- What to produce -
Where a line below holds the string "дверь", count it; then give the total without any other words.

- The data -
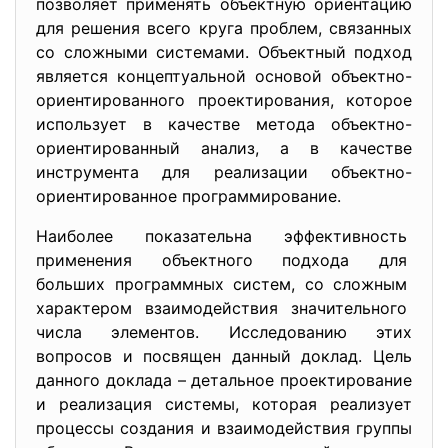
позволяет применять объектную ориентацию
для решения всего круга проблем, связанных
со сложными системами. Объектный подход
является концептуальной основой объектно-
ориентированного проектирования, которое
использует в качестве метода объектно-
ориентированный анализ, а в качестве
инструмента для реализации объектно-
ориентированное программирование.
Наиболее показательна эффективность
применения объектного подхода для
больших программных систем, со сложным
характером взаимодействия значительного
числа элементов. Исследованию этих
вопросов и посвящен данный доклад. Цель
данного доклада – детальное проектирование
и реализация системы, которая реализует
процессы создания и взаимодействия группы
---
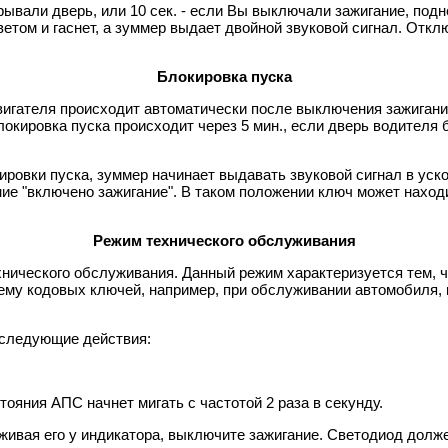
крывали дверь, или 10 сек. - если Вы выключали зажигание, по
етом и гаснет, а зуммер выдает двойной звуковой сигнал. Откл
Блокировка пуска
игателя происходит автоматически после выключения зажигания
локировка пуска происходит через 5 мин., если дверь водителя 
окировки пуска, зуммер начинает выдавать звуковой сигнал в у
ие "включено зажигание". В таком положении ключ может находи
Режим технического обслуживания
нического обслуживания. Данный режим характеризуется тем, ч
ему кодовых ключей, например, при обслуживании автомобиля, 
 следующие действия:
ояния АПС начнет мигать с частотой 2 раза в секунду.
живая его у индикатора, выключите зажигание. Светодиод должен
* * *
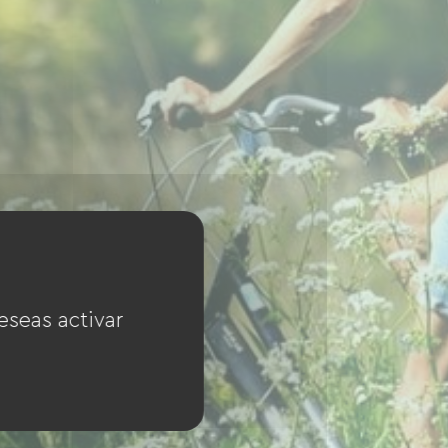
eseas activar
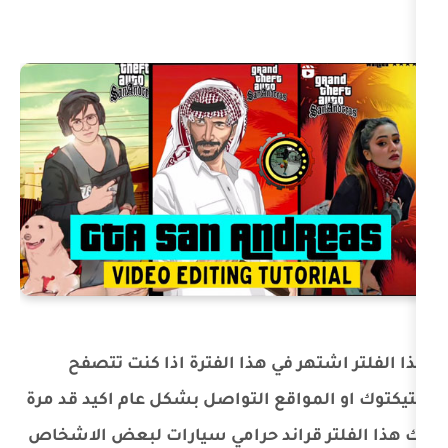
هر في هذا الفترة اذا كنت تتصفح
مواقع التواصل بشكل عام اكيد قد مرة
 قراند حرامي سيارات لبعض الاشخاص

- Expected answer -
2